A helpful employee sounds good, but too helpful isn't good at all. When the employee helps the customer, and make them happy, they don't work on the backlog and are thus not working on the most important items. They dissatisfy other customers who's work has been planned and possibly delayed or not done. A team should deny working on anything else than what is on the backlog, forwarding the customer to the PO to negotiate a spot on the backlog.

The planning PO

In many occasions PO's assign work to engineers in the planning session. They focus on efficiency instead of effectiveness by doing this. Which means that everybody is busy with individual work, forgetting about sharing, building knowledge and most importantly they forget to put the team in control. Work should be ordered by the PO in the backlog. Engineers pick the most important item during the planning of the day and form a team to build a solution to that particular change. More than one engineer is working on the same change, ensuring quality. This way of working focusses on effectiveness and getting things done.

The important manager

Oh, how often have I seen managers walking into a team room and sorting out one engineer to do something for a particular customer completely skipping the product owner, any agreements, any priorities. The engineer will not say no to a manager (most of the time). This form is very disruptive and undermines the position of all team members, the product owner and the scrum master. Modern leaders should facilitate, not delegate. Solve this by coaching managers into a role of servitude; great leaders serve the team.

Feature driven

Nowadays most teams are setting a step from agile to devops, by incorporate run into their daily work. This means teams need to reserve time for maintenance, housekeeping and incidents. Too much focus on developing new features will result in an increase in technical debt. The more technical debt is acquired the slower development of new features will get, ultimately grinding to a halt. Reserve time for maintenance and incidents and keep technical debt to a minimum to ensure flexibility to build new features.

SPO(F/K)

A single point of knowledge is a huge problem. Engineers with a lot of knowledge in a team with less knowledge, are busy doing all the work while some team mates sit idle. Forbid any engineering work for this kind of people and make them teach and coach until the rest of the team is up to par.

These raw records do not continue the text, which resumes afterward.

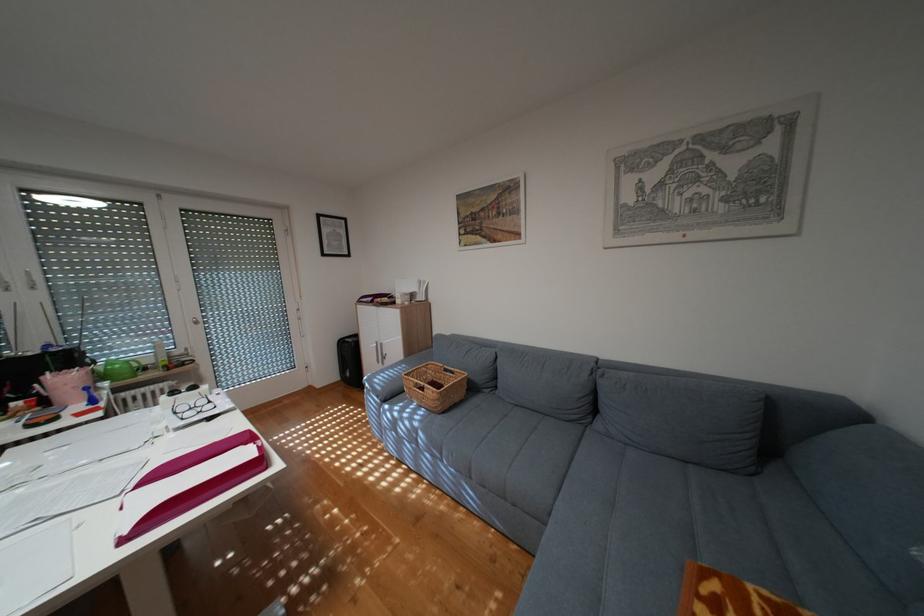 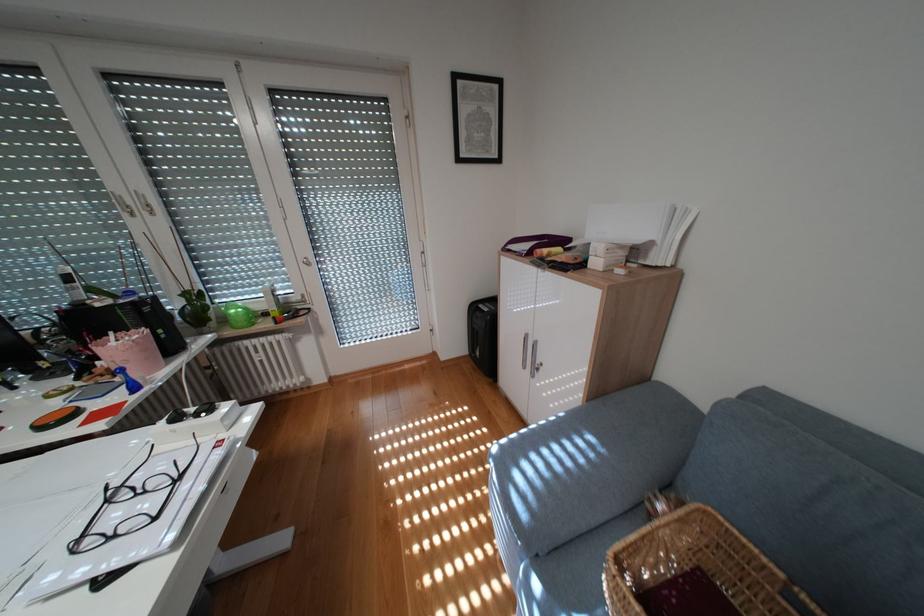 Where in the second image is the point corresponding to [187,411] from the first image?

(119, 501) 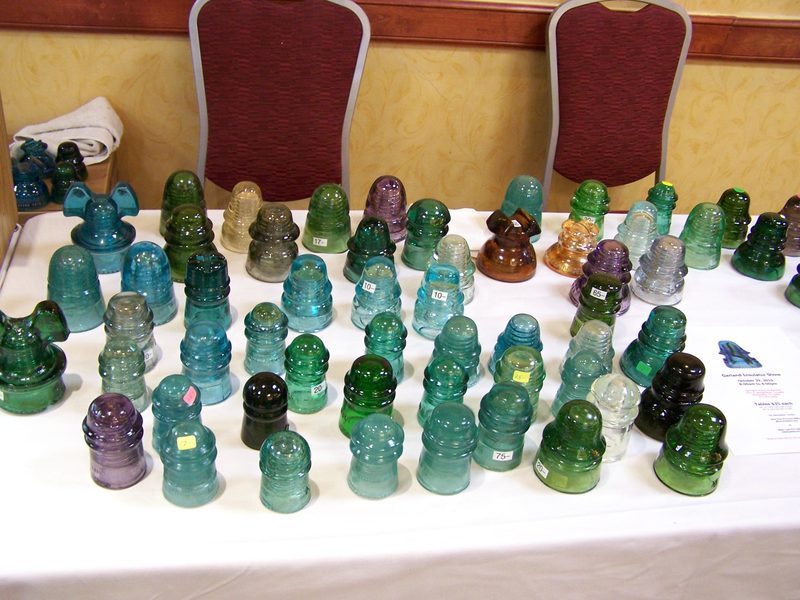 You are a GUI agent. You are given a task and a screenshot of the screen. Output one action in this format:
    pyautogui.click(x=<x>, y=<y>)
    Task: Click on the table
    
    Given the screenshot: What is the action you would take?
    pyautogui.click(x=526, y=506)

In summary, get PO's in place to handle the backlog and set priorities fencing off customers and management. Forbid working from anything else than the backlog. Let the team plan. Share your knowledge.


Monday, 19 September 2022

About the importance of LCM

Life Cycle Management is about keeping your assets up to date. When systems are not up to date they tend to create unplanned work in the form of incidents. Unplanned work means we cannot deliver business value that we promised to our customer. Teams that don't have grip on maintenance are going to be reactive and fix assets when they are broken. The cascading effect of not having systems up to date can be big. It can even result in so much technical debt that your team cannot work on improvements and is dead locked in maintenance.

The first step in overcoming reactive maintenance is to plan it, and reserve resources for it. Each new feature that is developed by a team will result in extra capacity for LCM. Keeping a healthy balance on maintenance and new features is important to keep quality of work on an acceptable level. Unbalanced LCM can lead up to 90% of time spent on maintenance, reducing to amount of time that can be spent on delivering new business value.

To get a grip on LCM it is advisable to create a year calendar that shows when assets need to be updated. This includes hardware, software, licenses and certificates. For all those assets the current version needs to be know and the current available version. The current version doesn't need to be the latest and greatest, it needs to be a recent stable version with all security updates. Alas, the newest version can break your systems sometimes, so be alert on running the newest (n) or the one before the newest (n-1).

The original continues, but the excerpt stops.